Cap Pinar ist das nördliche Ende der Halbinsel La Victòria, in der Gemeinde Alcúdia.

Koordinaten: 39°53'10" N, 3°09'20" E

Port d'Alcúdia~8 km auf der Straße bis zur Grenze des Militärgebiets
Port de Pollença~10 km

Steckbrief

Offizieller NameCap Pinar (Punta de Cap Pinar)
GemeindeAlcúdia
ArtKap
Maximale Höhe~320 m (oberer Bereich des Massivs von La Victòria)
Ungefähre Länge~4 km (Ende der Halbinsel La Victòria)
Zugang über LandEingeschränkt. Nur genehmigte militärische Führungen
Zugang über das MeerAnkern und Anlanden verboten (betonntes Gebiet)
UmweltschutzZone von Interesse für die Landesverteidigung (Verfahren 2025 laufend); unbebauter Pinienwald und Garrigue
Empfohlene BesuchsformVom Meer aus (AST-Bootstouren) oder im Rahmen einer genehmigten Führung

Lohnt sich ein Besuch?

Wer einen unzugänglichen und wilden Teil im Norden Mallorcas sehen möchte oder eine Bootstour unternimmt, die hier vorbeiführt, kommt auf seine Kosten. Vom Wasser aus ist Cap Pinar einer der eindrucksvollsten Küstenabschnitte im Norden: Pinienwald, der direkt ins Meer abfällt, kein Gebäude in Sicht und der Leuchtturm, der aus den Klippen hervorlugt.
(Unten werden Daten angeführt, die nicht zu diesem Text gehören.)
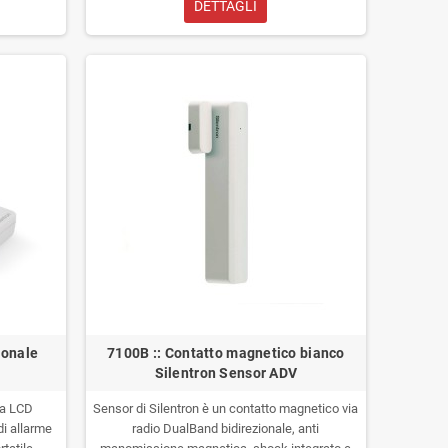
DETTAGLI
ionale
7100B :: Contatto magnetico bianco
Silentron Sensor ADV
ra LCD
Sensor di Silentron è un contatto magnetico via
di allarme
radio DualBand bidirezionale, anti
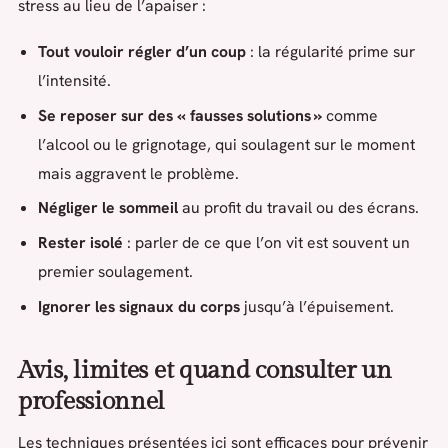
stress au lieu de l’apaiser :
Tout vouloir régler d’un coup
: la régularité prime sur
l’intensité.
Se reposer sur des « fausses solutions »
comme
l’alcool ou le grignotage, qui soulagent sur le moment
mais aggravent le problème.
Négliger le sommeil
au profit du travail ou des écrans.
Rester isolé
: parler de ce que l’on vit est souvent un
premier soulagement.
Ignorer les signaux du corps
jusqu’à l’épuisement.
Avis, limites et quand consulter un
professionnel
Les techniques présentées ici sont efficaces pour prévenir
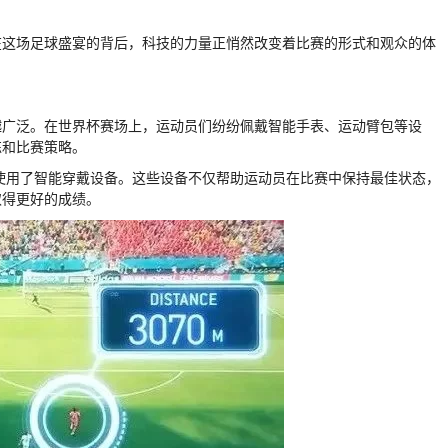
在这场足球盛宴的背后，科技的力量正悄然改变着比赛的形式和观众的体
越广泛。在世界杯赛场上，运动员们纷纷佩戴智能手表、运动臂包等设
练和比赛策略。
员使用了智能穿戴设备。这些设备不仅帮助运动员在比赛中保持最佳状态，
取得更好的成绩。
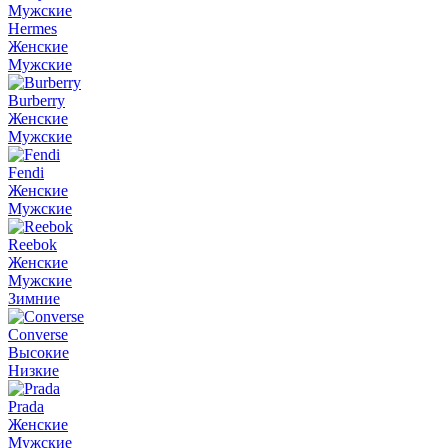
Мужские
Hermes
Женские
Мужские
Burberry
Женские
Мужские
Fendi
Женские
Мужские
Reebok
Женские
Мужские
Зимние
Converse
Высокие
Низкие
Prada
Женские
Мужские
Wer einen Platz bei einer der militärischen Führungen bekommt, erhält Zugang zum zentralen Strand des Kaps, zur Außenbesichtigung des Leuchtturms und zum Aufstieg zu einem Aussichtspunkt mit Blick auf beide Buchten.

Weniger geeignet ist Cap Pinar, wenn man frei zugängliche, ausgeschilderte Wanderwege, einen Aussichtspunkt mit Parkplatz oder touristische Infrastruktur sucht. Nichts davon gibt es am Cap Pinar.
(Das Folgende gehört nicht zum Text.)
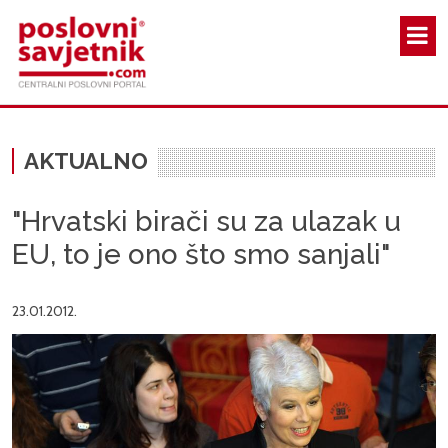
Skoči na glavni sadržaj
AKTUALNO
"Hrvatski birači su za ulazak u
EU, to je ono što smo sanjali"
23.01.2012.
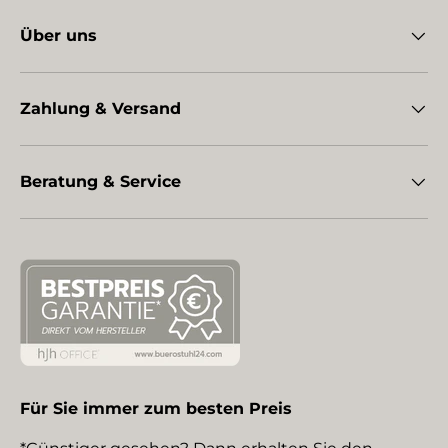
Über uns
Zahlung & Versand
Beratung & Service
Für Sie immer zum besten Preis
Geografie und Charakter des Ortes

Cap Pinar gehört zum Massiv von La Victòria: Pinienwälder, Steineichenwälder und Kalksteinklippen. Die Klippen fallen mit sehr wenig Übergang zwischen Pinienwald und Wasser ins Meer ab. Vom Boot aus sieht man einige kleine Buchten wie Ses Caletes, die auf keiner Touristenkarte auftauchen und nur vom Wasser aus zu sehen sind.

Die Ausrichtung des Kaps setzt es den Ostwinden und dem Wellengang aus östlicher Richtung aus, während es relativ gut vor der Tramuntana schützt. Die Südseite und einige Innenpunkte können durch das Relief von La Victòria relativ gut geschützt sein, doch die Nordküste ist zur Bucht von Pollença hin offen und erhält die Tramuntana direkt. Von den erhöhten Punkten und Aussichtspunkten aus kann man gleichzeitig die Buchten von Alcúdia und Pollença überblicken. An klaren Tagen ist auch die Halbinsel Formentor im Norden/Nordwesten deutlich zu erkennen.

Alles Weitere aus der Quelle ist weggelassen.